Larry mused:

But we also have the ambiguity with <<'' and friends, so maybe the real
problem is trying to make the << and >> workarounds look too much like
« and ».  Maybe they should be :<< and :>> or some such.  Maybe we
should be thinking about a more general trigraph (shudder) policy.

Nooooooooooooooooooooooooooooooooooooooooooooooooooooooooo!!!!!!!!!


;-)


Or some other kind of "entity" policy.  Though I don't think people
would be terribly pleased when they see things like:

@a &raquo;+<<&laquo; @b

Agreed!



Particularly since the "r" one goes on the left, and the "l" on goes
on the right.  Still, it's potentially a lot less ambiguous, and puts
people into the "preprocessing" frame of mind, and would certainly
motivate people to move toward editors and terminals that can display:

@a »+<<« @b

Yes, it would be an excellent motivation in that direction. But, then, so would *not* providing any ASCII-based alternative in the first place.



And we wouldn't have to define yet another arbitrary list of mappings.

Here, here! I certainly believe that any entity notation must use the "standard" (i.e. HTML and/or Unicode) names for entities.



On the other hand, we'd probably have to require a () on the &foo()
notation to distinguish it from an &foo; entity.

Which would seem to suggest that the Huffman coding is backwards.

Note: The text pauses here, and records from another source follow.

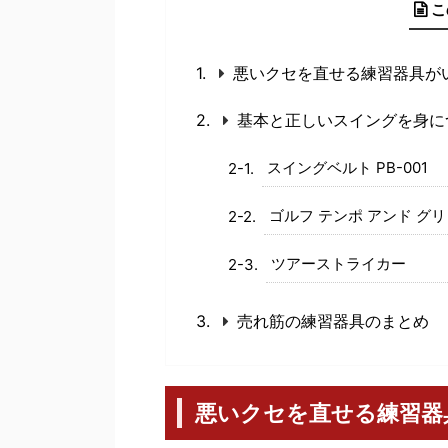
こ
悪いクセを直せる練習器具が
基本と正しいスイングを身に
スイングベルト PB-001
ゴルフ テンポ アンド グ
ツアーストライカー
売れ筋の練習器具のまとめ
悪いクセを直せる練習器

I expect to use constructs like:


my Code $clocks_ref = &times;

far more often than I'd use something like:

my Vector $outer = $vec1 &times; $vec2;

especially since I'm already using an OS that makes it trivial to code the latter "properly":

my Vector $outer = $vec1 × $vec2;


Frankly, I'd *much* rather see:


@sum = @a E<raquo>+<<E<laquo> @b;

my Vector $outer = $vec1 E<times> $vec2;

which at least has the benefit of being consistent with POD notation.

(Note that, if we *do* decide to support some kind of ASCII-based entity notation, we really must make sure it's the same in both Perl code and POD mark-up.)